Arguing that the United States needs “a comprehensive approach to secure our election process from start to finish,” Pocan said when the SAFE Act was introduced last year that: “By making our elections a top national security priority, we can ensure cybersecurity standards for voting systems are upgraded and require paper ballots with all electronic voting machines. One thing Democrats and Republicans should agree on is that we should be doing everything in our power to guarantee the sovereignty of our county and the integrity of our elections. This bill will do just that.”
Stephen Collinson at CNN:
It may be months before Americans learn whether special counsel Robert Mueller will validate or reject allegations that Trump's 2016 campaign colluded with Moscow's election meddling operation.

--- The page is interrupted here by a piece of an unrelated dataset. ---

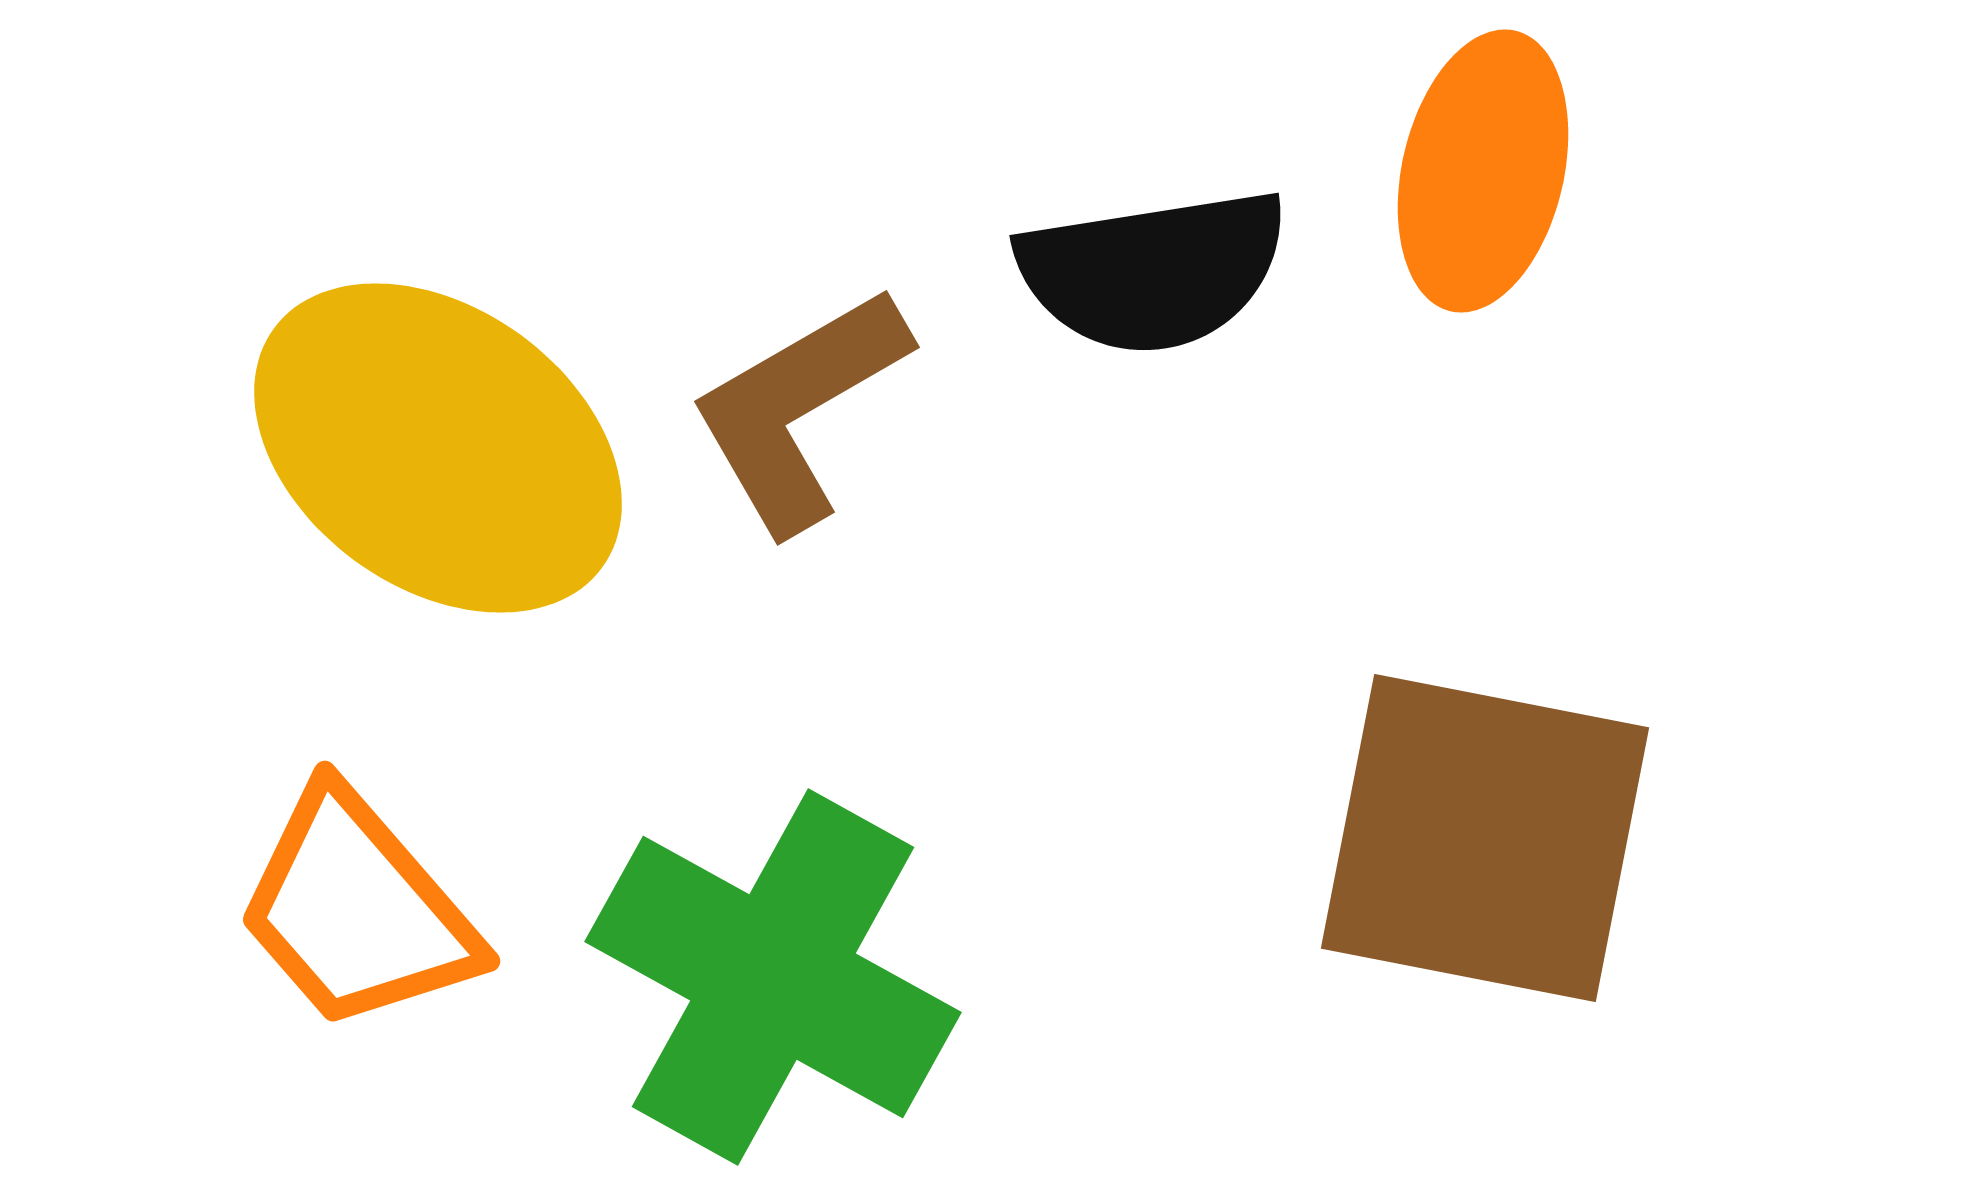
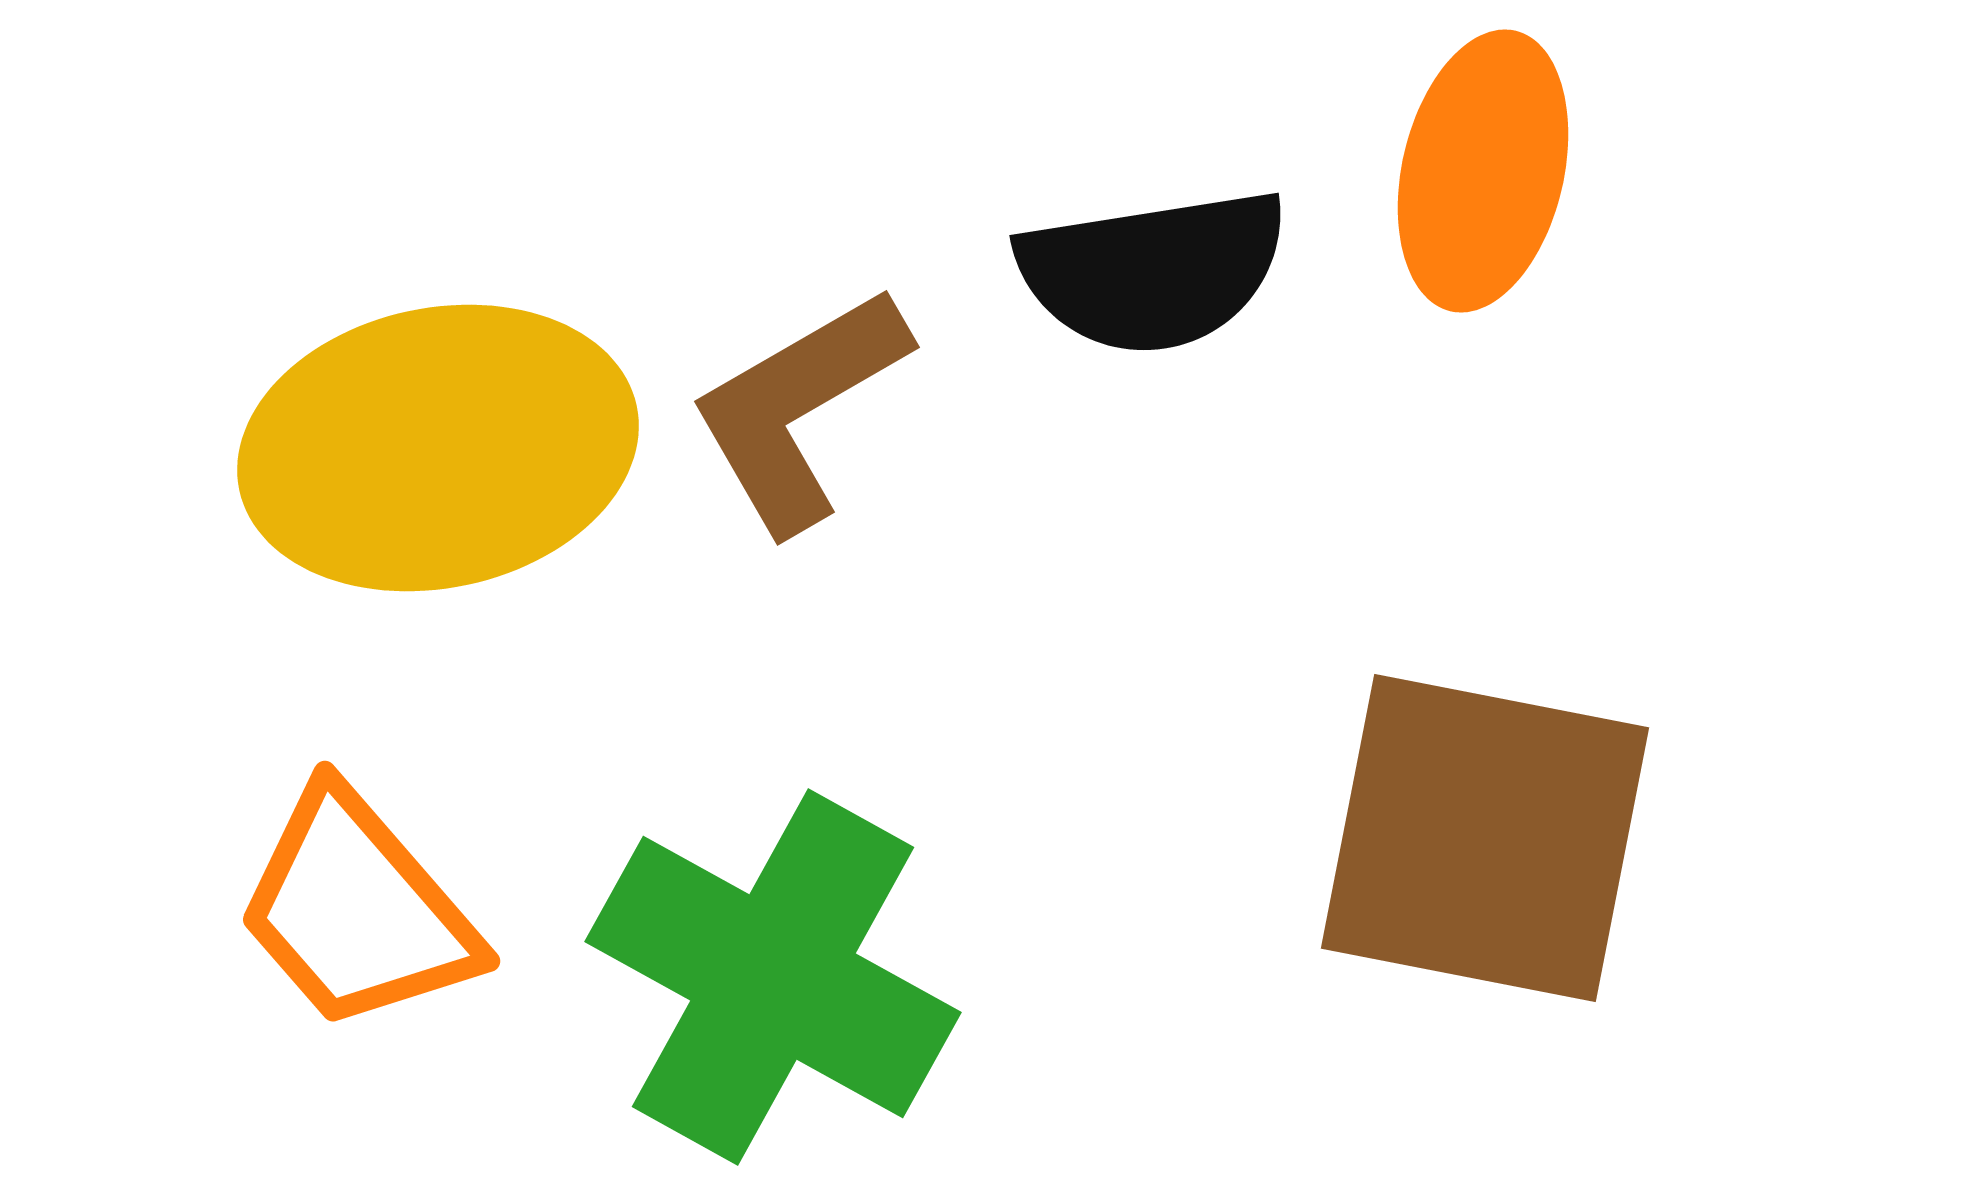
yellow ellipse: rotated 48 degrees counterclockwise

But Trump's three days of Twitter venting against the FBI, his political opponents and the Russia investigation from his Mar-a-Lago resort are likely to further incite mistrust in the institutions of democracy and government, which the Russian intervention was designed to foment.
In case there was any doubt, Ed Kilgore reminds us that Trump and the GOP are one and the same:
[B]roken down by party ID, it turns out Trump is more popular among Republicans than W. or Poppy Bush, Gerald Ford, or even the beloved Ike. At 7.20, he trails only the Gipper (8.03) in the esteem of his fellow partisans. To put that in context, Trump’s rating among Republicans is higher than JFK’s (7.09) among Democrats.
Within his own party, Trump’s actually up there in that territory where you’d expect people to start naming babies after him. You never know with a strange and erratic man like him what the future will hold; he seems entirely capable of the kind of self-destruction that brought down Nixon. But for now, the idea that he is going to be vulnerable to a primary challenge in 2020 or that the GOP will return to its pre-Trump legacy after he’s gone seems highly improbable. They love this guy.
Margaret Hartmann at New York Magazine analyzes Mitt Romney’s epic cave-in:
[I]t took Romney less than 40 minutes to accept Trump’s endorsement.
Who knew Romney was so prone to self-sabotage?
On a final note, here is Paul Krugman’s latest on the modern Republican Party:
[I]f you step back a bit and think about it, Trump’s latest outbursts were very much in character — and I don’t just mean his personal character. When did you last see a member of the Trump administration, or for that matter any prominent Republican, admit error or accept responsibility for problems?
Don’t say that it has always been that way, that it’s just the way people are. On the contrary, taking responsibility for your actions — what my parents called being a mensch — used to be considered an essential virtue in politicians and adults in general. And in this as in so many things, there’s a huge asymmetry between the parties. Of course not all Democrats are honest and upstanding; but as far as I can tell, there’s almost nobody left in the G.O.P. willing to take responsibility for, well, anything.
And I don’t think this is an accident. The sad content of modern Republican character is a symptom of the corruption and hypocrisy that has afflicted half of our body politic — a sickness of the soul that manifests itself in personal behavior as well as policy.